In the meantime, I'm sticking a link to this lengthy piece on the "death and life" of book reviews
(H/T: Movie City News) from The Nation here. It's a lengthy piece and I've only skimmed it, but here are some things that jumped out at me:Some questions, then, to serve as boundary stones for the ramble ahead: Is it true, as many people who have commented on the matter have claimed, that the recent decline in newspaper books coverage is a problem for the culture at large, and also representative of larger cultural problems? Are review sections disappearing or shrinking because they can't turn a profit? Or is it because they can't compete with material originating on the web? Why are weekly and monthly magazines, despite producing a bounty of thoughtful essays and reviews about books, generally left out of the conversation about books coverage? And finally, as for quality books coverage— by which I mean not reviewery but scrutiny, the deliberate, measured analysis of literary and intellectual questions without obvious or easy answers—can such coverage originate online and also find a loyal audience there? ...

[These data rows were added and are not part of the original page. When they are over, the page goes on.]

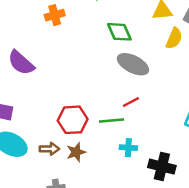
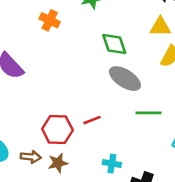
orange cross: (55, 15) -> (50, 20), turned 36
red line: (131, 102) -> (92, 120), moved
green line: (112, 121) -> (149, 113), moved

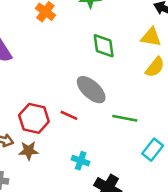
gray ellipse: (125, 79) -> (91, 90), moved
red line: (92, 120) -> (69, 115), turned 36

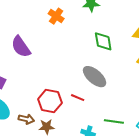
green line: (125, 118) -> (114, 121), moved

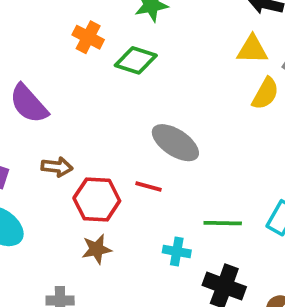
green diamond: (103, 41) -> (136, 60), moved, turned -55
brown arrow: (26, 119) -> (57, 167), moved

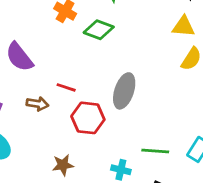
gray ellipse: (175, 143) -> (124, 91), turned 72
red line: (148, 186) -> (66, 87), moved
red hexagon: (97, 200) -> (88, 118), moved

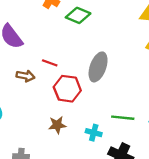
brown star: (63, 165) -> (57, 125), moved

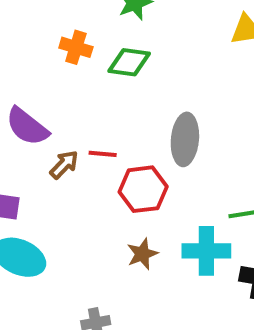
brown arrow: (25, 76) -> (64, 165), moved, turned -42
cyan cross: (94, 133) -> (206, 251), size x1.6

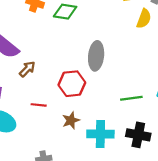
red line: (103, 154) -> (39, 105), moved
cyan cross: (206, 251) -> (100, 134), moved

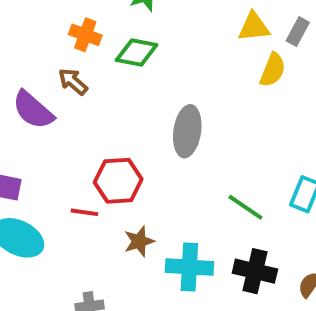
brown arrow: (27, 69) -> (73, 82), moved, turned -96
red hexagon: (72, 84) -> (118, 181), moved
green line: (131, 98) -> (245, 207), turned 40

It's necessary to explain these broad economic trends to understand a crucial and overlooked point—namely, that it is disingenuous for newspaper executives to justify the elimination or reduction of the book beat by claiming that books sections don't turn a profit. Undeniably, the executives' math is correct. A newspaper books section, if one were to total up its costs, loses money. But does not the sports section or the metro section? Yet of all the sections that fail to turn a profit on their own, it's the books section that is most often killed or pinched. Claims that books sections are eliminated or downsized because they can't earn their keep are bogus. It is indisputable that newspapers have been weakened by hard times and a major technological shift in the dissemination of news; it is not indisputable that newspaper books coverage has suffered for the same reasons. The book beat has been gutted primarily by cultural forces, not economic ones, and the most implacable of those forces lies within rather than outside the newsroom. It is not iPads or the Internet but the anti-intellectual ethos of newspapers themselves.
"Anti-intellectual" is a hefty allegation, but bear with me as I substantiate it with a few stories from the newsroom and observations about the response of newspaper books sections to some important publishing trends of the past several decades. First, a definition. In a news context, "anti-intellectual" does not necessarily mean an antipathy to ideas, though it can be that too. I use the word "anti-intellectual" to describe a suspicion of ideas not gleaned from reporting and a lack of interest in ideas that are not utterly topical. ...
Journalists have long been enthralled by the buzz and glamour of book publishing, but as a subject it is a poor substitute for quality books coverage. One exception is the Barnes & Noble Review, a web-only venture that generally avoids gossip and trade talk. It is better edited than any newspaper books section, but it also happens to be owned by the country's largest corporate chain bookstore. Neither the quality of its reviews nor the generosity of its writers' fees can expunge from its pages its innate commercialism.
The writer is making a case, I think, that magazines are better suited to book reviews than are breaking-news-oriented publications like newspapers and news Web sites, but he offers a very mixed picture that doesn't give me a lot of hope for the future of book reviews. Still, I always love reading the book reviews in the Atlantic more than anything else in that magazine, and I like The New Republic's new The Book section of its site. I always look at the book reviews in the Weekly Standard with keen interest, but the titles usually aren't of much interest.
Edited by Christian, 05 June 2010 - 09:13 AM.